[[ Task input open ]]
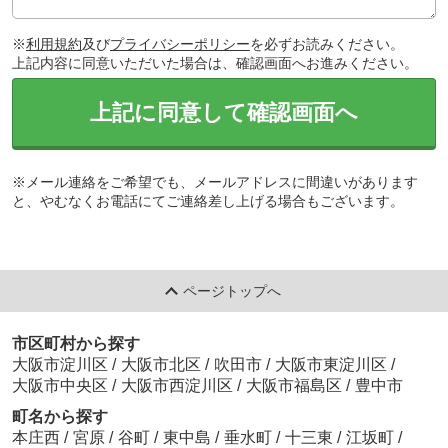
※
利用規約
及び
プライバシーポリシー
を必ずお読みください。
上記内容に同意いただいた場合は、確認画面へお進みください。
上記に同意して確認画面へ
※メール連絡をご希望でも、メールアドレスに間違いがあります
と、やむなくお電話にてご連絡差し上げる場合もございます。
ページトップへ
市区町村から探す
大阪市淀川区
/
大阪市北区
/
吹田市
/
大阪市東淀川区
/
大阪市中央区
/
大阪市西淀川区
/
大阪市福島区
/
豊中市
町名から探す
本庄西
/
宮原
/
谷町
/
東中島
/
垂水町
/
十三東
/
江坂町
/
[[ Task input closed ]]
Required work: What is needed is a word-for-word copy of the records above, excluding pictures.

Solved exercise:
※
利用規約
及び
プライバシーポリシー
を必ずお読みください。
上記内容に同意いただいた場合は、確認画面へお進みください。
上記に同意して確認画面へ
※メール連絡をご希望でも、メールアドレスに間違いがあります
と、やむなくお電話にてご連絡差し上げる場合もございます。
ページトップへ
市区町村から探す
大阪市淀川区
/
大阪市北区
/
吹田市
/
大阪市東淀川区
/
大阪市中央区
/
大阪市西淀川区
/
大阪市福島区
/
豊中市
町名から探す
本庄西
/
宮原
/
谷町
/
東中島
/
垂水町
/
十三東
/
江坂町
/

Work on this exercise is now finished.